The Squid redirector can make one accelerator act as a single front-end for multiple servers. If you need to move parts of your filesystem from one server to another, or if separately administered HTTP servers should logically appear under a single URL hierarchy, the accelerator makes the right thing happen.
Start by obtaining a binary release of Squid. I'll be using the latest stable release, standard 2.7.STABLE4. Squid does not require installation as such, simply unzip it where you wish. To make it simple, I'll install Squid directly in C:\squid as the standard Squid configuration expects it to be installed here - it's easy to change though!
We'll start by installing Squid as a service, before doing the actual configuration. Open a command prompt and go to C:\squid\sbin. Now run "squid -i -n Squid". This will install Squid as a service under the name "Squid".
C:\squid\sbin>squid -i 0n Squid Registry stored HKLM\SOFTWARE\GNU\Squid\2.6\Squid\ConfigFile value c:/squid/etc/ squid.conf Squid Cache version 2.7.STABLE6 for i686-pc-winnt installed successfully as Squid Windows System Service. To run, start it from the Services Applet of Control Panel. Don't forget to edit squid.conf before starting it.
Before we start Squid, we have to configure it. Go to C:\squid\etc and make a copy of squid.conf.default and call it squid.conf. Do the same for mime.conf.default (we won't edit this one, but it's needed). There are hundreds of configuration options, all very well documented. Now, I won't go over all the options, so simply by-pass the entire contents of the squid.conf file, we'll add only the configuration options that we need at the bottom.
http_port 8880 accel defaultsite=your.dns.address cache_peer localhost parent 9977 0 no-query originserver name=myAccel acl our_sites dstdomain your.dns.address http_access allow our_sites cache_peer_access myAccel allow our_sites cache_peer_access myAccel deny all
This particular reverse proxy is going to co-exist on the same machine that is hosting the website, but for better load balancing, you should make the first line http_port 80, and the cache_peer line, change localhost to the ip of the webserver and parent 9977 to 80 as well.
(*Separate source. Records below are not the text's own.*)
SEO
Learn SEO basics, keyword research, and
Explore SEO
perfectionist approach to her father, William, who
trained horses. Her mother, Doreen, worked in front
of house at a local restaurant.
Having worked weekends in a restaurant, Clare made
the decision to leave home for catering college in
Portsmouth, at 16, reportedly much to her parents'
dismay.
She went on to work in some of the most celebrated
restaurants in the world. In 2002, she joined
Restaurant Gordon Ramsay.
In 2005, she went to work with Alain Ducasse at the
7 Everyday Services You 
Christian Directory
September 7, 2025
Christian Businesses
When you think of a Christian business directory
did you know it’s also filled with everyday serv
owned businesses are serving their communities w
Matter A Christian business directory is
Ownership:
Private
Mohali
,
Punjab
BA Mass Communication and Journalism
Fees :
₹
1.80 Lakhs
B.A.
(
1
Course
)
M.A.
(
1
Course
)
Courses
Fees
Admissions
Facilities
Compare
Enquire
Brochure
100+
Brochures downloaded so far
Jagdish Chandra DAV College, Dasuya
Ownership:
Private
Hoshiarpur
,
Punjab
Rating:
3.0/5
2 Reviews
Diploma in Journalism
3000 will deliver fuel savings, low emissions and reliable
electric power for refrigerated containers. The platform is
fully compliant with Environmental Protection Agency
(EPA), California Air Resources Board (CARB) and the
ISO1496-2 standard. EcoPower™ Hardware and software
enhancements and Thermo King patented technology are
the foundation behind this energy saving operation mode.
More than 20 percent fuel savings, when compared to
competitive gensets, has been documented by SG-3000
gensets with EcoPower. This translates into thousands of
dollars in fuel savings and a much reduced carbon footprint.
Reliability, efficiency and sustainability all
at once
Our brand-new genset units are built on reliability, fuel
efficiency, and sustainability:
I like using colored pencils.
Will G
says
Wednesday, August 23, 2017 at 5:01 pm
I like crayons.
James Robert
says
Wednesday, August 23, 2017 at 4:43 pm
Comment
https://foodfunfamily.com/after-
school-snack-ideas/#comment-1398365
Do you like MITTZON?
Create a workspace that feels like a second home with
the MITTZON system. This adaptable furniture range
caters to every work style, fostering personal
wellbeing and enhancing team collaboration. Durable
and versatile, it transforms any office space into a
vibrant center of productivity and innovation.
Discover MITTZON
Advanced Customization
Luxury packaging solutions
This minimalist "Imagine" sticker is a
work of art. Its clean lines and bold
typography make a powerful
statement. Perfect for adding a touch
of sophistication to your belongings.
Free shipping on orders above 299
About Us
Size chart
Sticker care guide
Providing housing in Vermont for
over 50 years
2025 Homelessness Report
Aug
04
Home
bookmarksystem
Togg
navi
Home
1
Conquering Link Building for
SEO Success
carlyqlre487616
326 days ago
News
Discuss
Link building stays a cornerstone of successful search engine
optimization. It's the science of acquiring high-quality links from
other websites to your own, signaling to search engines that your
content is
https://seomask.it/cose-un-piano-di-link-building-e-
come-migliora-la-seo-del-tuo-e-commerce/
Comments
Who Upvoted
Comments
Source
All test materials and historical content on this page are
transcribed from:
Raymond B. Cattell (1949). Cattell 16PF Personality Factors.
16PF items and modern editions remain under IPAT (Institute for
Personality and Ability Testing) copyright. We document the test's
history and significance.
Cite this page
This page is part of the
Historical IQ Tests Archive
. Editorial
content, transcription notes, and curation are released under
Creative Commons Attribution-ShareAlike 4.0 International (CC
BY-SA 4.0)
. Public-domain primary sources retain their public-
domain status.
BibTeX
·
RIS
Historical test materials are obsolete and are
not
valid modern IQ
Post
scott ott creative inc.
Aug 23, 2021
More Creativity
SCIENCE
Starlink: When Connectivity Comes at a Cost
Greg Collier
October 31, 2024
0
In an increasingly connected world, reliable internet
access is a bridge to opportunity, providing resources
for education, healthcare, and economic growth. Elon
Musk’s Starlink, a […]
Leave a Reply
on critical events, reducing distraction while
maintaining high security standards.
This way, when the Squid server gets a request on port 80 (the default HTTP port) it will properly reverse-proxy to the default webserver port on the web server machine. The other options are handy to know, so have a read, but so long as your firewall has the relevant ports open, the config file as it stands is all you need at a minimum to get things going. Another handy thing to know (as your site grows) is that the reverse-proxy capabilities of Squid are quite advanced. To load balance requests among a set of backend servers allow requests to be forwarded to more than one cache_peer, and use one of the load balancing options in the cache_peer lines. I.e. the round-robin option:
cache_peer ip.of.server1 parent 80 0 no-query originserver round-robin cache_peer ip.of.server2 parent 80 0 no-query originserver round-robin
This is very asy to spread load of your websites and services. Wikimedia is quoted a while ago as saying that their front-end squid servers have a 75% hit rate, effectively quadrupling the load capacity of their Apache servers. No doubt their configuration is quite different to this example, but it gives you an idea of just how much benefit a Squid based reverse proxy can be.
Before you run off and start the Squid service, first run "squid -z" which will report any configuration errors in your conf file. If all went good, it should look something like:
C:\squid\sbin>squid -z 2009/03/18 11:35:06| Creating Swap Directories
Since its working great, just execute "net start Squid" and:
C:\squid\sbin>net start Squid The Squid service is starting. The Squid service was started successfully.
BAM! Your fung foo is strong. Simply test the external url and it should forward the request and response back for you.
I know this has worked wonders for me, I hope you have the same positive experience.